PROBLEM STATEMENT
The answer should be one number, the count of lines in the data with "tant".

[DATA PROVIDED]

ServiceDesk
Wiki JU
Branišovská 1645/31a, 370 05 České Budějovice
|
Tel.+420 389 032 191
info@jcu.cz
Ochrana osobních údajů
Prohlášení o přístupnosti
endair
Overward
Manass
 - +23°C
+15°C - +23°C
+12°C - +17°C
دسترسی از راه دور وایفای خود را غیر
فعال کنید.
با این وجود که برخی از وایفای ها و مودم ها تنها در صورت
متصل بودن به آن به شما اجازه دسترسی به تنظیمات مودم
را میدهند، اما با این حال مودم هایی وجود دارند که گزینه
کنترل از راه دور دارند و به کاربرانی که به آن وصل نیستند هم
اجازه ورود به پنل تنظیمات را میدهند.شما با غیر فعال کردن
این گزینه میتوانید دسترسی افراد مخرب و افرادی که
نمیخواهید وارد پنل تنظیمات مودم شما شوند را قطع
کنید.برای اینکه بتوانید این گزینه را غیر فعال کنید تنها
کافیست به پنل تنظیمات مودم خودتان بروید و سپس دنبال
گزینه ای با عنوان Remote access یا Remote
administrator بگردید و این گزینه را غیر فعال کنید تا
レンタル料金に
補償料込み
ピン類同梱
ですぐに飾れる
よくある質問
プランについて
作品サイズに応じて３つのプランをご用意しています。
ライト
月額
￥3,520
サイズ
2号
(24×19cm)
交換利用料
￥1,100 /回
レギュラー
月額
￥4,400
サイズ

[/DATA PROVIDED]
[DATA PROVIDED]

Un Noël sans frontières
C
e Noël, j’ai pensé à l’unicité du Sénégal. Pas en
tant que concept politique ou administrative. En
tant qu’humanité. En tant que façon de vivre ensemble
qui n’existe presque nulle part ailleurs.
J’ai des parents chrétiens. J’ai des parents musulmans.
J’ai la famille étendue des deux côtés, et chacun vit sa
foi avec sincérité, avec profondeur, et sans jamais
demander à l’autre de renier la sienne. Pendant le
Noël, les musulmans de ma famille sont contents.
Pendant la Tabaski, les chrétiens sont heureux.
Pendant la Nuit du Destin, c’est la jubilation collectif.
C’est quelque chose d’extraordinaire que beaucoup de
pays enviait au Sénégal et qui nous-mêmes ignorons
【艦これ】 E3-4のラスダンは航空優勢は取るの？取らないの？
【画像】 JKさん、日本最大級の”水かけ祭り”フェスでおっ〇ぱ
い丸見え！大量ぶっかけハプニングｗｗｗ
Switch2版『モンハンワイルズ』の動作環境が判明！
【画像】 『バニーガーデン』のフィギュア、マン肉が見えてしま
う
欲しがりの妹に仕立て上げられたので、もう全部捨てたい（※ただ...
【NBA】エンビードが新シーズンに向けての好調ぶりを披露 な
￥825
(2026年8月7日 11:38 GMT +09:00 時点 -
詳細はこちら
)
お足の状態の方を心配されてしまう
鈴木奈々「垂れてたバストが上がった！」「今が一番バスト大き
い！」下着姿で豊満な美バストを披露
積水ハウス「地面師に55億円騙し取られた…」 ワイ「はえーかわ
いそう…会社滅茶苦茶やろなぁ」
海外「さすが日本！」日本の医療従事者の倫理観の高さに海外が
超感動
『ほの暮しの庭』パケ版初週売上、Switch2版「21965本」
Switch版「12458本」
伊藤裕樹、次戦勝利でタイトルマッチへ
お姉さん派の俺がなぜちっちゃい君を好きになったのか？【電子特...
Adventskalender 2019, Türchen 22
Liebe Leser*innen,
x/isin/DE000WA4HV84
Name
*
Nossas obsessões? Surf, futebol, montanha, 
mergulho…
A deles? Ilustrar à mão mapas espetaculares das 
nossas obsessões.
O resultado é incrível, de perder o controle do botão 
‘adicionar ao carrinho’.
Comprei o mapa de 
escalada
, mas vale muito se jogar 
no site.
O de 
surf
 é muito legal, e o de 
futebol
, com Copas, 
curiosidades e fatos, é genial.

[/DATA PROVIDED]

ANSWER TO THE EXERCISE
2